→ **Assigned task**:
Every line below must be reproduced exactly; no pictures are to be included.

Segment Start: Data to examine

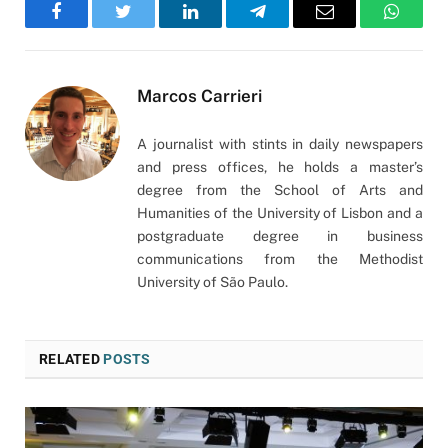
Facebook
Twitter
LinkedIn
Telegram
Email
WhatsA
Marcos Carrieri
A journalist with stints in daily newspapers
and press offices, he holds a master’s
degree from the School of Arts and
Humanities of the University of Lisbon and a
postgraduate degree in business
communications from the Methodist
University of São Paulo.
RELATED
POSTS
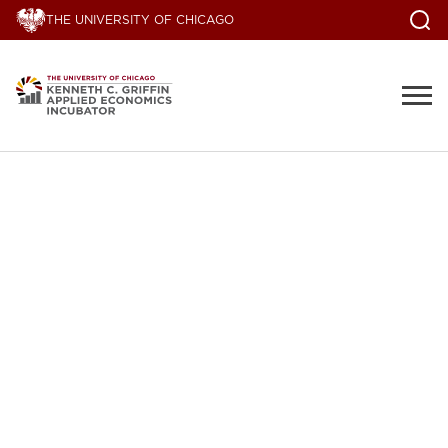
THE UNIVERSITY OF CHICAGO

Segment End: Data to examine

→ **Task response**:
Facebook
Twitter
LinkedIn
Telegram
Email
WhatsA
Marcos Carrieri
A journalist with stints in daily newspapers
and press offices, he holds a master’s
degree from the School of Arts and
Humanities of the University of Lisbon and a
postgraduate degree in business
communications from the Methodist
University of São Paulo.
RELATED
POSTS
THE UNIVERSITY OF CHICAGO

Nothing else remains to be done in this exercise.